The one-on-one debate between Abe, left, and Okada was the second of this Diet session.

TOKYO -- Prime Minister Shinzo Abe on Wednesday stood firm on his assertion that new security legislation permitting broader defense powers does not violate Japan's pacifist constitution. But the head of the top opposition party warned that its ambiguous rules regarding the use of force could lead to future abuses.

     Sparring with Abe in parliament, Democratic Party of Japan leader Katsuya Okada challenged the prime minister to justify his cabinet's reinterpretation of Japan's pacifist constitution to allow the country to defend an ally under attack.

     "The era when a country could protect itself alone is over," Abe said. "We won't close our eyes to the international situation and abandon our responsibility to protect our people."

     He cited the 1959 "Sunakawa case," in which Japan's Supreme Court ruled that the country may take self-defense measures when its existence is at risk. "What is included in these necessary self-defense measures must be decided by looking at the international situation of the time," Abe argued.

     Okada pressed Abe to explain what might qualify as an "existential threat," the standard that must be met to justify the use of force to defend allies. He called the idea "abstract" and said it can be interpreted broadly.

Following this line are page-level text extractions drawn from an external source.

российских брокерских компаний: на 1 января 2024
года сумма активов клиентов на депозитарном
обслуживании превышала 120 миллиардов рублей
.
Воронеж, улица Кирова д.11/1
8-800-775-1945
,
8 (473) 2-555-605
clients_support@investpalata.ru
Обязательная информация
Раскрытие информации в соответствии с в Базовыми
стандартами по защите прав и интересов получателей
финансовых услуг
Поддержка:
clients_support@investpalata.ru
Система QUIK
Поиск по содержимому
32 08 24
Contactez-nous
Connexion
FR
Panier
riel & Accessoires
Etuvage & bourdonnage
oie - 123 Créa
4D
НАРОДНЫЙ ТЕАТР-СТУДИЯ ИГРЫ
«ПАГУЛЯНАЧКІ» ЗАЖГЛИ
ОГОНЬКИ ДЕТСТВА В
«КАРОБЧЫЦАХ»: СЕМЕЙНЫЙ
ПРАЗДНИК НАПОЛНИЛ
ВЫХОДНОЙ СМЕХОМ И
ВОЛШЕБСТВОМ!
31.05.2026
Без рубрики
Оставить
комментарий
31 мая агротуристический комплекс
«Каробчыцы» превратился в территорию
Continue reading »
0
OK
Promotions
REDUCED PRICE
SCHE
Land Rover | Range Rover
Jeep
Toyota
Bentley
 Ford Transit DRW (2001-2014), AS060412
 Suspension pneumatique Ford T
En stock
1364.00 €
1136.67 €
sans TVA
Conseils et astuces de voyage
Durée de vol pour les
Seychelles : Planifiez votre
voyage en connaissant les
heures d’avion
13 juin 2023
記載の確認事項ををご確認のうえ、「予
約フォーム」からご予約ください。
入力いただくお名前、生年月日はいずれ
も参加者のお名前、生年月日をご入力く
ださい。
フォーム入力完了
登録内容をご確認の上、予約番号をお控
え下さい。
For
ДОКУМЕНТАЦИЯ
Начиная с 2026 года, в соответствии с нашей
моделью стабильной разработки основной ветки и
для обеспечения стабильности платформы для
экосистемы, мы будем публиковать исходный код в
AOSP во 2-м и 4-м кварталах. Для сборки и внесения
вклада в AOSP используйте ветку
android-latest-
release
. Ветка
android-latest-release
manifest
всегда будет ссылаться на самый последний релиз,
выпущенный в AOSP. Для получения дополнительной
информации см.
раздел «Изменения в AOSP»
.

To illustrate the point, he brought up minesweeping in the Strait of Hormuz, which Abe has used as an example in which invoking the right to collective self-defense is justified, and asked whether there has been any changes in the security situation there.

     The prime minister did not offer specific examples of an existential threat, saying no foreign leaders disclose all the details of their policies. Okada blasted this vague response, contending that the new laws would give carte blanche to future cabinets to make arbitrary decisions on the use of force. He sees little grounds to reverse a prior government opinion issued in 1972 that concluded exercising the right to collective self-defense was unconstitutional.

     Abe attacked the DPJ as weak, pointing out it had offered no alternative proposals. "I can't help but conclude you have no sense of responsibility about the country's safety," he said.

     The DPJ sees Abe's push to expand defense powers as unacceptable, but Okada has not completely ruled out the possibility of Japan invoking the right to collective self-defense in the future, a stance aimed at appeasing the party's conservative wing. He contended during the debate that expanding existing laws would be enough to handle any emergencies close to Japan. Allowing collective self-defense, as the legislative package would, is "unnecessary," he said.